Now, several years later, Bo Burnham still inspires a notebook-throwing admiration in me.  His latest special, “what.”, is a further evolution of Bo’s unique blend of spoken word, music, and comedy–equal parts wordplay, profanity, and introspection.  As per usual, his songs cover both the amusing and the sad, from the lonely climax of “I Fuck Sluts” to the divine frustration of “From God’s Perspective”.  Bo also continues his fed-up-edness with the music industry, tearing apart the standard conventions of pop music with “Repeat Stuff”.

While his poems and songs are the heavy contenders here, you walk away from this special musing on his uniquely bizarre pre-recorded pieces: sort-of interactive, theatrical pieces of one-man show.  Some of them work better than others.  The intro to “what.” is exactly that: an introduction to Bo Burnham, allowing the audience to get a look at the clever and sometimes heavily random humor that they will be enjoying for the rest of their evening.  “We Think We Know You”, on the other hand, is a disappointingly ordinary expression of youthful angst–a response to the presumptive bullying that Bo has received over the years from classmates, audiences and critics alike.  It’s not that it’s horrible–it just feels like an overly dramatic piece that is somewhat beneath him.  It certainly doesn’t hold up to the rest of the special.  However, I’m of the opinion that Bo gets a pass on this one.  Because regardless of his talent and ability, he’s still a very young man (as of this review, he’s 23), and young men are prone to anger and angst on a level that tidal waves the emotions of anyone older.  That’s just part of being that age.  If he’s still trying to pull that shit in his thirties, however, we might have a problem.
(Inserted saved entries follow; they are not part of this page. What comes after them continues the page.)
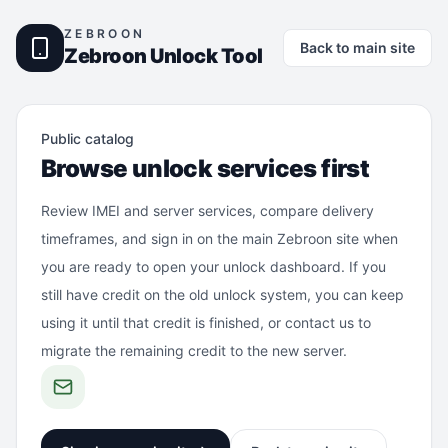
ZEBROON
Back to main site
Zebroon Unlock Tool
Public catalog
Browse unlock services first
Review IMEI and server services, compare delivery
timeframes, and sign in on the main Zebroon site when
you are ready to open your unlock dashboard. If you
still have credit on the old unlock system, you can keep
using it until that credit is finished, or contact us to
migrate the remaining credit to the new server.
But the truth is, I have no idea what Bo Burnham will be doing by the time he reaches his thirties.  He’s clearly still shifting and evolving his voice, let alone his subject matter and style.  With the increasing level of timing and showmanship involved in Bo’s creations, my only question is this: How long before he drops the comedy pretense and just goes into full on performance art?